Monday, March 13, 2006

Al Qaeda might be at work again

I received the latest top-secret classified intelligence on the Al Qaeda movement, even beating the CIA and MI5 geeks.

I heard that they will be using the latest technology in terrorist attacks. Like their style of blowing up places, they will be using the most unconventional techniques in planning sneak attacks on other people.

There is cause to be alarmed due to the huge devastation that these unconventional "weapons" might bring. The date of attacks have not yet been discovered, but most importantly the modes of attack which Al Qaeda is going to use have been dug up by my people. Hiak hiak.

Here are what my spies have uncovered.

Terrorist tortoise. Always waiting for a chance to use its cannon.

Suicide bomber chick. All that dynamite gonna blow you to bits. I wonder how it's gonna use its rifle though.

They even teach the squirrels to launch rockets. Without the launchers, just using their strength. Which brings us to ...

Muscled squirrels.

Sniper squirrels.

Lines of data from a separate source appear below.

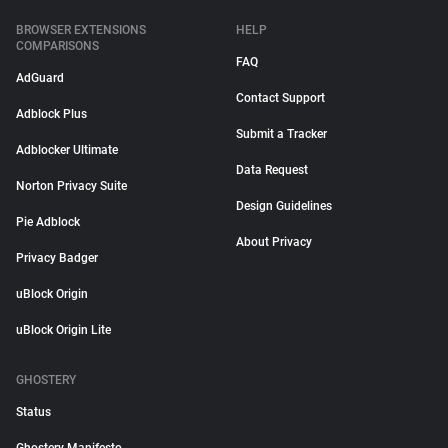
BROWSER EXTENSIONS
HELP
COMPARISONS
FAQ
AdGuard
Contact Support
Adblock Plus
Submit a Tracker
Adblocker Ultimate
Data Request
Norton Privacy Suite
Design Guidelines
Pie Adblock
About Privacy
Privacy Badger
uBlock Origin
uBlock Origin Lite
GHOSTERY
Status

These are the most elite silent killers. They can get up on any tree and start to kill you, one by one. And you thought squirrels were cute.

Smoking Aussie kangaroos. They pack a punch even without the weapons of mass destruction. Blasting commando hamsters with GPMGs! Holy Moly! Protected against tear gas as well. Who dares to stop them?

And meet the chick who's the gangleader of 'em all. He sure looks like he means business.

Give it up, Bush. You ain't gonna win against these enemies. They're small, they're strong and they've got better brains than you do.

P.S.: I just had to add this for people with no sense of humour. Maybe you think it's dark humour or something. OK look, this is meant to be taken tongue-in-cheek, and if you don't know what that means, just go take an English course or something. COME ON MAN! LAUGH!